Carl Sandburg – a Midwestern Dude who first left school at age 13 to drive a milk wagon in Galesburg Illinois – came up with a pretty nice poem about the misty undefined side of life:
The fog comes
on little cat feet
It sits looking
over harbor and city
on silent haunches
and then moves on
I get the same feeling sitting on the back porch watching green spring slowly creeping in on trees and shrubs from the ground up. You can see it, almost feel it. On the warm days you can experience the changes from morning to night. There’s no one good word for that. “Hue” doesn’t get it. “Subtle” is overused. In spring the green comes on little …what?
I gave GOOGLE a shot at it and its explanation involved “diffuse-porous wood anatomy” and the “relation of foliar phenology to xylem embolism.”
Let’s move on.
If I had to pick one flower that brings home spring to me it is the Virginia bluebell. We have one huge patch across the drive now being assaulted by bright yellow wood poppies creating a bicameral carpet of color in our fern garden, itself crossed by an old wooden bridge.
I love everything about the bluebells, their happy morphing into pink, the joy of speaking their Latin name…Mertensia virginica. I am so smitten by them that last year I ordered 100 more and have added clumps in every fertile, shaded nook and cranny on our place. Maybe future owners will wonder about who planted them.
Our back porch offers a visual parade of magnolia trees staging a shameless beauty contest. The problem is those Butterflies, Elizabeth and Marilyn cultivars planted about 25 years ago are now so tall I can only see their flowers through the tops of other trees. This is because I pruned up those magnolias way too high to allow passage under them while planting other ornamental trees now also grown too tall.

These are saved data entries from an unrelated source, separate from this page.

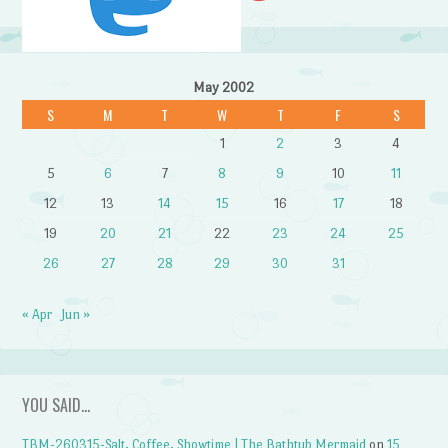
May 2002
S
M
T
W
T
F
S
1
2
3
4
5
6
7
8
9
10
11
12
13
14
15
16
17
18
19
20
21
22
23
24
25
26
27
28
29
30
31
« Apr
Jun »
YOU SAID…
TBM-260315-Salt, Coffee, Showtime | The Bathtub Mermaid
on
15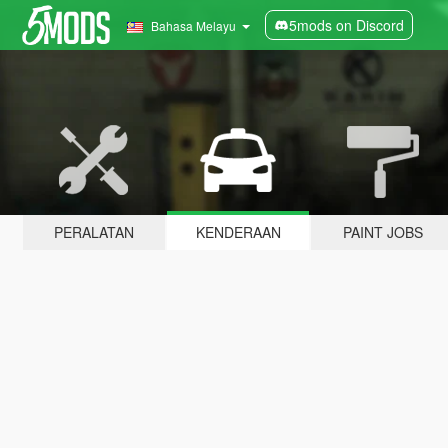
5mods on Discord
Bahasa Melayu
PERALATAN
KENDERAAN
PAINT JOBS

That’s because when you first begin gardening with two acres of wide-open pasture and an insane desire to plant one of every bush, shrub and tree known to God it’s just hard to see where all that might lead. Most of those plants were six feet or less. Besides those wonderful yellow Butterfly magnolia blooms do look good pinned way up there against a blue April sky. And nobody gets a 45-year do-over.

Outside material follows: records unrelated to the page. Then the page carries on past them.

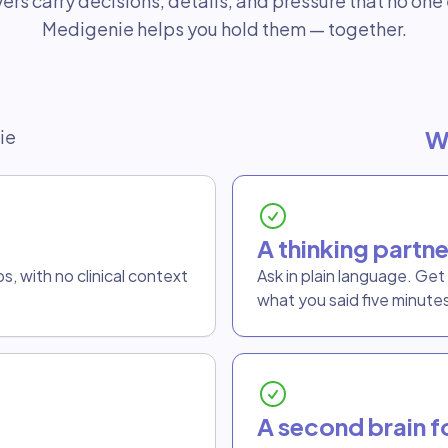
ers carry decisions, details, and pressure that no one 
Medigenie helps you hold them — together.
W
ie
A thinking partne
, with no clinical context
Ask in plain language. Ge
what you said five minute
A second brain fo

A single purple iris is blooming just outside our back-porch door, one of a now overgrown clump that badly needs dividing. So show me an iris patch that doesn’t need dividing. The iris was a gift from my wife’s Aunt Helen, who gave us a pickup load of flowers when we moved onto our mostly barren eight acres 45 years ago.
Aunt Helen, who grew up on a southern Indiana farm, was old school practical, caring, a fine seamstress and no-nonsense tidy. She could also grow roses in a milk bucket. She just had the knack, her yard covered with mostly common but very healthy plants she handed out to others with pride.
Everyone’s favorite Aunt Helen story was of the time she was having what were thought to be serious health problems. An ambulance was called, but Aunt Helen wouldn’t get in it until after she finished doing the breakfast dishes. Every gardener needs a patch of Aunt Helen iris of some sort.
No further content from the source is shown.